CN104007095A - Method for measuring concentration of nanogold by adopting near infrared luminescent quantum dot fluorescent spectrometry - Google Patents

Abstract

The invention discloses a method for measuring the concentration of nano-gold by near-infrared luminescent quantum dot fluorescence spectrometry. In a system containing near-infrared luminescent Ag ₂ S, Ag ₂ Se or Ag ₂ Te quantum dots, adding different volumes of gold nanoparticles to be tested, the near-infrared luminescent Ag ₂ S, Ag ₂ Se or The fluorescence intensity of Ag ₂ Te quantum dots changes regularly, and the quantitative detection of the concentration of gold nanoparticles is realized by analyzing the amount of fluorescence intensity changes of Ag ₂ S, Ag ₂ Se or Ag ₂ Te quantum dots that emit near-infrared light; near-infrared The detection ranges of luminescent Ag ₂ S, Ag ₂ Se or Ag ₂ Te quantum dots to nano gold are 5.93-27.09×10 ^-6 mol/l, 3.39-28.79×10 ^-6 mol/l or 3.39-16.93×10 ^-6 mol/l; their correlation coefficients (r ² ) are 0.9956, 0.9954 or 0.9865, respectively. The detection method of the invention is simple in operation, fast in detection and low in cost.

Description

Method for determining the concentration of nano-gold by near-infrared luminescent quantum dot fluorescence spectrometry

technical field

The invention relates to a method for measuring the concentration of nano-gold by near-infrared luminescence quantum dot fluorescence spectrometry.

Background technique

Among the rapid analysis and detection methods, optical detection is one of the commonly used methods, which has the advantages of large information capacity, fast response speed, high sensitivity, easy operation, and low cost. An important method in optical detection is fluorescence spectroscopy. At present, organic dyes are the most commonly used fluorescent substances. However, due to their narrow excitation spectrum, broad fluorescence characteristic spectrum and asymmetric distribution, it is difficult to detect multiple components at the same time. In addition, the biggest defect of organic dyes is poor photochemical stability. In recent years, due to their special optical and electrical properties, quantum dots have become one of the research hotspots in the field of biochemical analysis and detection. Compared with organic fluorescent dyes, near-infrared fluorescent quantum dots have the following advantages: (1) the fluorescence emission is relatively stable, not easy to be photobleached, and its luminescence life is longer, which can reach ms level; (2) the fluorescence emission intensity is high, and the spectrum The peak is narrow and the peak shape is symmetrical; (3) the emission wavelength is adjustable with the particle size, so polychromatic emission can be obtained by changing the particle size; (4) the excitation spectrum is almost continuous above the absorption threshold, which is conducive to multi-wavelength excitation. Therefore, quantum dots are expected to replace organic dyes in biological detection. At present, quantum dots have been used in the determination of heavy metal ion content, disease markers (such as nucleic acid, galactose, etc.) and drug determination, but there is no report on the use of near-infrared fluorescent quantum dots to detect the content of nanoparticles.

Contents of the invention

The object of the present invention is to provide a method for quantitatively measuring the concentration of nano-gold by near-infrared luminescent quantum dot fluorescence spectrometry.

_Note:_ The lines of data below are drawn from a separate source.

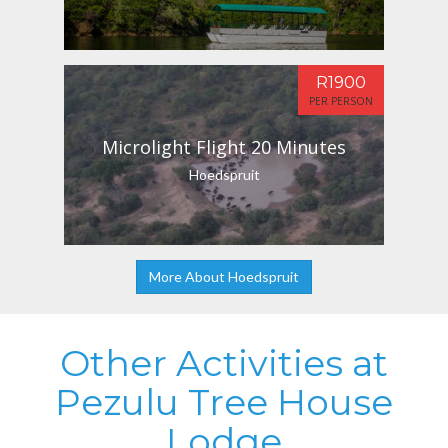
R1900
PER PERSON
Microlight Flight 20 Minutes
Hoedspruit
More About Hoedspruit
Other Activities at
Pezulu Tree House
Lodge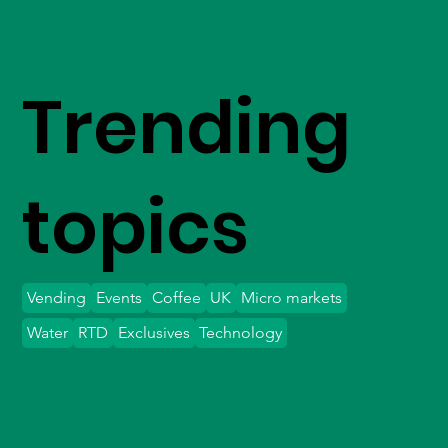
Trending
topics
Vending
Events
Coffee
UK
Micro markets
Water
RTD
Exclusives
Technology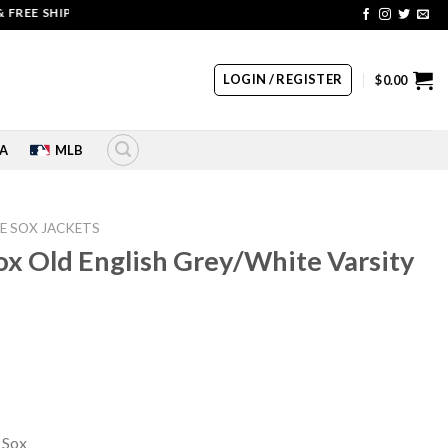
 SHIPPING | COUPON CODE: SALE20 HURRY UP!!
LOGIN / REGISTER
$
0.00
A
MLB
E SOX JACKETS
x Old English Grey/White Varsity
rrent
ice
10.00.
 Sox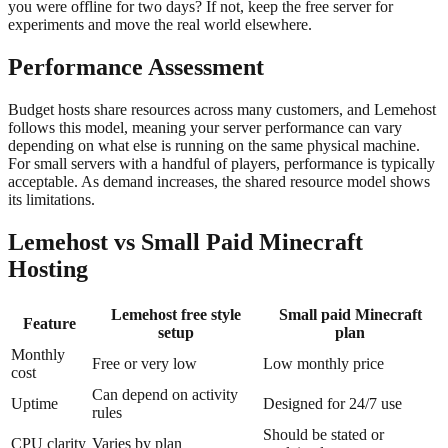
you were offline for two days? If not, keep the free server for
experiments and move the real world elsewhere.
Performance Assessment
Budget hosts share resources across many customers, and Lemehost
follows this model, meaning your server performance can vary
depending on what else is running on the same physical machine.
For small servers with a handful of players, performance is typically
acceptable. As demand increases, the shared resource model shows
its limitations.
Lemehost vs Small Paid Minecraft
Hosting
Lemehost free style
Small paid Minecraft
Feature
setup
plan
Monthly
Free or very low
Low monthly price
cost
Can depend on activity
Uptime
Designed for 24/7 use
rules
Should be stated or
CPU clarity
Varies by plan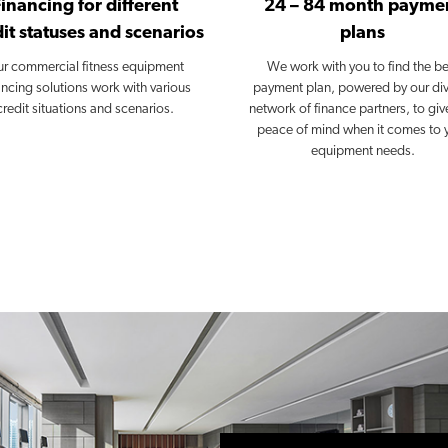
Financing for different
24 – 84 month payme
it statuses and scenarios
plans
r commercial fitness equipment
We work with you to find the be
ancing solutions work with various
payment plan, powered by our di
credit situations and scenarios.
network of finance partners, to giv
peace of mind when it comes to 
equipment needs.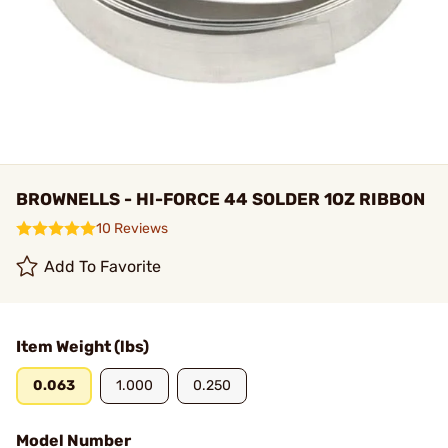
BROWNELLS - HI-FORCE 44 SOLDER 1OZ RIBBON
10 Reviews
Add To Favorite
Item Weight (lbs)
0.063
1.000
0.250
Model Number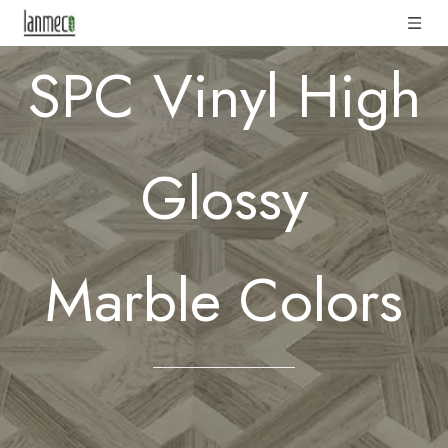
SPC Vinyl High
Glossy
Marble
Colors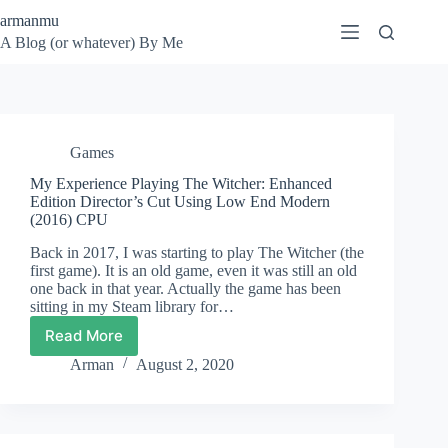
Skip
armanmu
to
A Blog (or whatever) By Me
content
Games
My Experience Playing The Witcher: Enhanced
Edition Director’s Cut Using Low End Modern
(2016) CPU
Back in 2017, I was starting to play The Witcher (the
first game). It is an old game, even it was still an old
one back in that year. Actually the game has been
sitting in my Steam library for…
Read More
My
Experience
Arman
August 2, 2020
Playing
The
Witcher:
Enhanced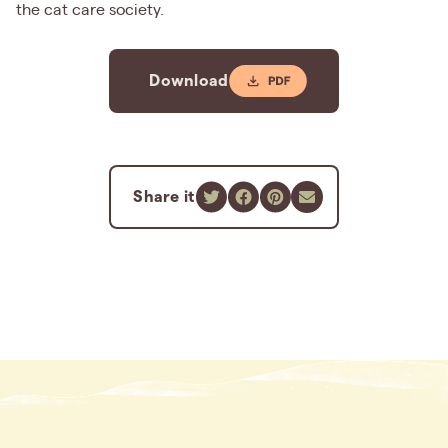
the cat care society.
Download
Share it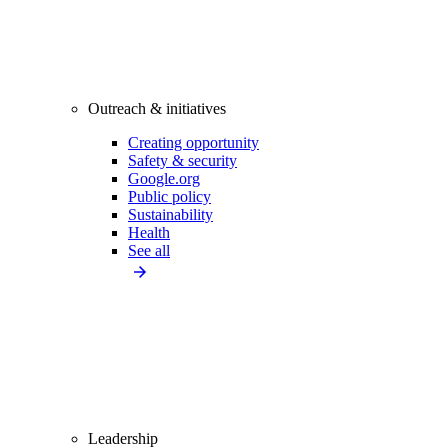
Outreach & initiatives
Creating opportunity
Safety & security
Google.org
Public policy
Sustainability
Health
See all
Leadership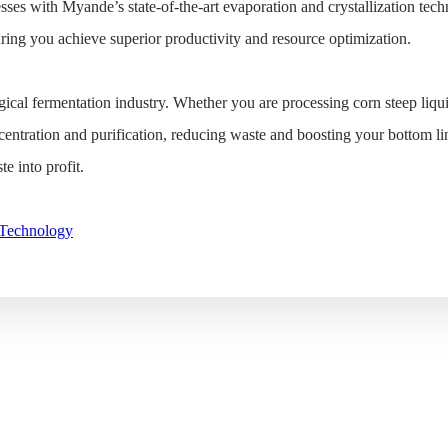
sses with Myande’s state-of-the-art evaporation and crystallization techn
uring you achieve superior productivity and resource optimization.
ical fermentation industry. Whether you are processing corn steep liqu
centration and purification, reducing waste and boosting your bottom li
e into profit.
 Technology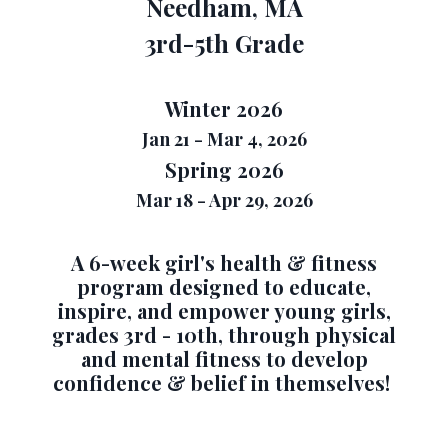
Needham, MA
3rd-5th Grade
Winter 2026
Jan 21 - Mar 4, 2026
Spring 2026
Mar 18 - Apr 29, 2026
A 6-week girl's health & fitness
program designed to
educate,
inspire, and empower young girls,
grades 3rd - 10th, through physical
and mental fitness to develop
confidence & belief in themselves!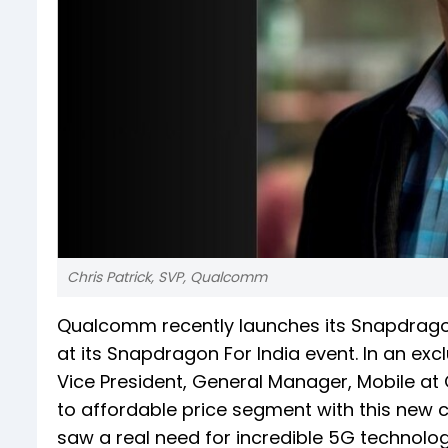
Chris Patrick, SVP, Qualcomm
Qualcomm recently launches its Snapdragon
at its Snapdragon For India event. In an excl
Vice President, General Manager, Mobile a
to affordable price segment with this new 
saw a real need for incredible 5G technology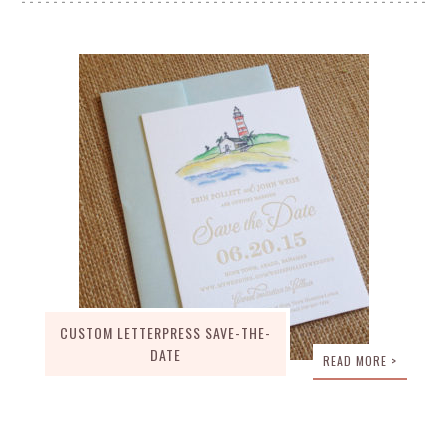
CUSTOM LETTERPRESS SAVE-THE-
DATE
READ MORE >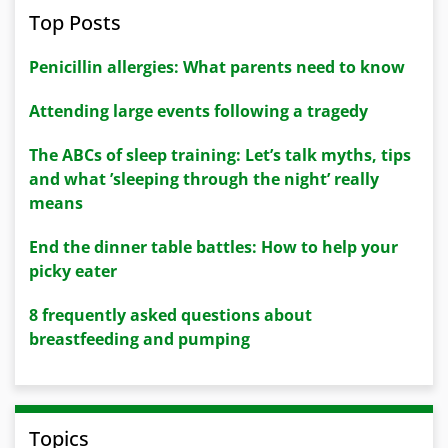
Top Posts
Penicillin allergies: What parents need to know
Attending large events following a tragedy
The ABCs of sleep training: Let’s talk myths, tips
and what ’sleeping through the night’ really
means
End the dinner table battles: How to help your
picky eater
8 frequently asked questions about
breastfeeding and pumping
Topics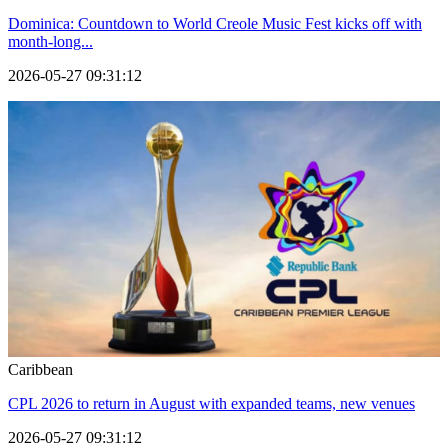
Dominica: Countdown to World Creole Music Fest kicks off with
month-long...
2026-05-27 09:31:12
Caribbean
CPL 2026 to return in August with expanded teams, new venues
2026-05-27 09:31:12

The method of the present invention is to add a certain amount of nano-gold to be tested in the system containing water-soluble near-infrared fluorescent quantum dots, because the nano-gold to be tested can make the fluorescence intensity of the water-soluble quantum dots weaken regularly, and through analysis Quantitative detection of the concentration of gold nanoparticles to be realized by changing the amount of fluorescence intensity of the water-soluble quantum dots.

The specific steps are:

(1) In the system kept stirring during the synthesis process, inject 2-8ml of 0.1mol/L AgNO ₃ solution into 100ml of deionized water, add 0.2-2.0mmol of white solid L-cysteine as a modifier, After dissolving, use 1mol/L sodium hydroxide solution to adjust the pH value of the system to 11, the solution system is colorless and transparent, then add 0.5-4ml of S source solution with a concentration of 0.1mol/L, 10-30ml with a concentration of 5.0 × 10 ^-3 mol/L Se source or 10-30ml Te source solution with a concentration of 5.0 × 10 ^-3 mol/L to obtain near-infrared luminescent Ag ₂ S, Ag ₂ Se or Ag ₂ Te quantum dots.

(2) Add 1.8-2.4 ml of Ag ₂ S, Ag ₂ Se or Ag ₂ with a concentration of 0.75-1.0×10 ^-3 mol/L obtained in step (1) to 8-10 volumetric tubes respectively Te quantum dots were diluted with phosphoric acid (PBS) buffer solution with a pH=8.04 and a concentration of 0.05 mol/L, respectively, and 0-200 ul of nano-gold sol with a concentration of 5.08×10 ^-4 mol/L were added, and then respectively Use a phosphoric acid (PBS) buffer solution with a pH=8.04 and a concentration of 0.05mol/L to adjust the volume to 3ml, use a fluorescence spectrophotometer to detect the mixed solution system, obtain the fluorescence spectrum of the system, and analyze the near-infrared luminescent Ag ₂ S, Ag ₂ The relationship between the intensity change of the fluorescence characteristic peak of Se or Ag ₂ Te quantum dots and the concentration of nano-gold to obtain the data of the nano-gold to be detected; the detection of the concentration of nano-gold by near-infrared luminescent Ag ₂ S, Ag ₂ Se or Ag ₂ Te quantum dots The ranges are 5.93-27.09×10 ^-6 mol/l, 3.39-28.79×10 ^-6 mol/l or 3.39 - 16.93×10 ^-6 mol/l; their correlation coefficients (r ² ) are 0.9956, 0.9954 or 0.9865, respectively .

The S source is Na ₂ S·5H ₂ O.

The Se source is NaHSe prepared by reducing Na ₂ SeO ₃ with NaBH ₄ .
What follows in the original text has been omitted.